Return every record below exactly as given, images excluded.

[Opening Material provided section]

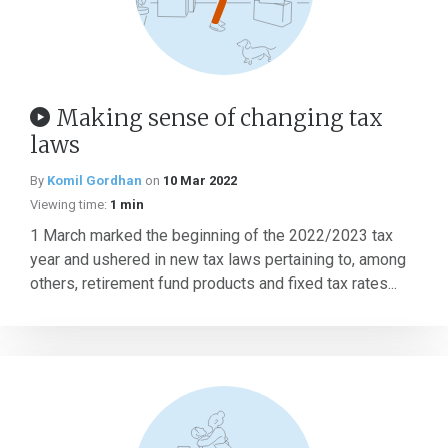
Making sense of changing tax
laws
By
Komil Gordhan
on
10 Mar 2022
Viewing time:
1 min
1 March marked the beginning of the 2022/2023 tax
year and ushered in new tax laws pertaining to, among
others, retirement fund products and fixed tax rates...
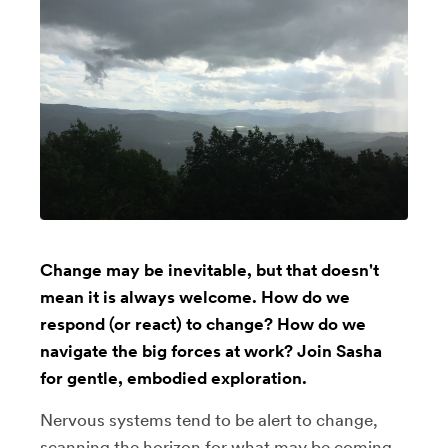
Change may be inevitable, but that doesn't
mean it is always welcome. How do we
respond (or react) to change? How do we
navigate the big forces at work? Join Sasha
for gentle, embodied exploration.
Nervous systems tend to be alert to change,
scanning the horizon for what may be coming.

[Closing Material provided section]

# Answer box
Making sense of changing tax
laws
By
Komil Gordhan
on
10 Mar 2022
Viewing time:
1 min
1 March marked the beginning of the 2022/2023 tax
year and ushered in new tax laws pertaining to, among
others, retirement fund products and fixed tax rates...
Change may be inevitable, but that doesn't
mean it is always welcome. How do we
respond (or react) to change? How do we
navigate the big forces at work? Join Sasha
for gentle, embodied exploration.
Nervous systems tend to be alert to change,
scanning the horizon for what may be coming.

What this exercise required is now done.